Count every line below that contains "English", then give that count and nothing else.

Start of Block

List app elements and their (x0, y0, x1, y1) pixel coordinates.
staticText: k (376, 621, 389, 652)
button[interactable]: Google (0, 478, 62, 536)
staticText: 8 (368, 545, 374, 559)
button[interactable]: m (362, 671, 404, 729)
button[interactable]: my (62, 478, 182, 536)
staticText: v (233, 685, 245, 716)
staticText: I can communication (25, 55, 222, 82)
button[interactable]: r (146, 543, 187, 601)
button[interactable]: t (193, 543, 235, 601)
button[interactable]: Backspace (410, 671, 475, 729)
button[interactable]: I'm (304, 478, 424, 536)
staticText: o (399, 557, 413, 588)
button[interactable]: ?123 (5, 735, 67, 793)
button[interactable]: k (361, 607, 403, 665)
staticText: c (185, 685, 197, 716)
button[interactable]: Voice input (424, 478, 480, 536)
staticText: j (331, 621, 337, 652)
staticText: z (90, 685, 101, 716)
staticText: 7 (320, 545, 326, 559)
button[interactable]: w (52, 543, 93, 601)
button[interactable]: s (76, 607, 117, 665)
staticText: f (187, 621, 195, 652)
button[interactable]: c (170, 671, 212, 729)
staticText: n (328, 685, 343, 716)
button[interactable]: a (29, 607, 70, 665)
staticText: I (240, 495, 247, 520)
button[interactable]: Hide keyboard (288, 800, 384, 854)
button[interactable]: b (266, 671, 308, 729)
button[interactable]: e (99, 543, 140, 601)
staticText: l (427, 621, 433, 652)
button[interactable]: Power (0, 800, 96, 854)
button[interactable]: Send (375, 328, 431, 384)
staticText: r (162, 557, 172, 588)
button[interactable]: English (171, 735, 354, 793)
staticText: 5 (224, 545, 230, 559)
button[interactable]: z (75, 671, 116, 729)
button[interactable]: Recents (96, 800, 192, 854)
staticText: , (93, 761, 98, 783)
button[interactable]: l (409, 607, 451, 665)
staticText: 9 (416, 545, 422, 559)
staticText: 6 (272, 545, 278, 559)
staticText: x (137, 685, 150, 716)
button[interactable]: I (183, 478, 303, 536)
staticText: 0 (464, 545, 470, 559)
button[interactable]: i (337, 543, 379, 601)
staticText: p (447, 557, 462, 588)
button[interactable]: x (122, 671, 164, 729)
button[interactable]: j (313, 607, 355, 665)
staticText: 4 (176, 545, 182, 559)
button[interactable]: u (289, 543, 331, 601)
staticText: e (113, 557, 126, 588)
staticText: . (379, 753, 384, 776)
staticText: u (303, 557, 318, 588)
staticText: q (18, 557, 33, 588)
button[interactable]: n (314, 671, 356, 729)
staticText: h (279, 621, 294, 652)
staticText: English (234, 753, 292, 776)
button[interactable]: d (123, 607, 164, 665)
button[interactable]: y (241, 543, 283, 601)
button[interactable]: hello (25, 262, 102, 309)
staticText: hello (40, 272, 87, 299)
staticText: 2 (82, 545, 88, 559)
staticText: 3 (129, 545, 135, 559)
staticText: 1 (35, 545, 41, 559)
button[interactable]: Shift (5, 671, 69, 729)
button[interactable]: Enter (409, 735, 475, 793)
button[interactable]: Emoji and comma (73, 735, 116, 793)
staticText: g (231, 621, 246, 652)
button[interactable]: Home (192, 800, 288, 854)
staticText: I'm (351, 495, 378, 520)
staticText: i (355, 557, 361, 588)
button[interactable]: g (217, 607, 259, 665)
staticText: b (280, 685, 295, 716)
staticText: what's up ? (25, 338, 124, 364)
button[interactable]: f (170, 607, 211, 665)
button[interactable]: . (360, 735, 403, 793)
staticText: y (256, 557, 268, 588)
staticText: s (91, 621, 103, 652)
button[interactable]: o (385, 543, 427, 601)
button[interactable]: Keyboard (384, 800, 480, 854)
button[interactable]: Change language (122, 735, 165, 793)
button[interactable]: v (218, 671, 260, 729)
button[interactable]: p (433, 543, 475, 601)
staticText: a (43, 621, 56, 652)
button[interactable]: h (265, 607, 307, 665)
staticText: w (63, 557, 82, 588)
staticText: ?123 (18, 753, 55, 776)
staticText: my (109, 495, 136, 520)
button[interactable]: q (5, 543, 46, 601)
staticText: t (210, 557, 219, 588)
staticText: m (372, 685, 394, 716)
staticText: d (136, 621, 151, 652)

End of Block

> _TASK RESULT_:
2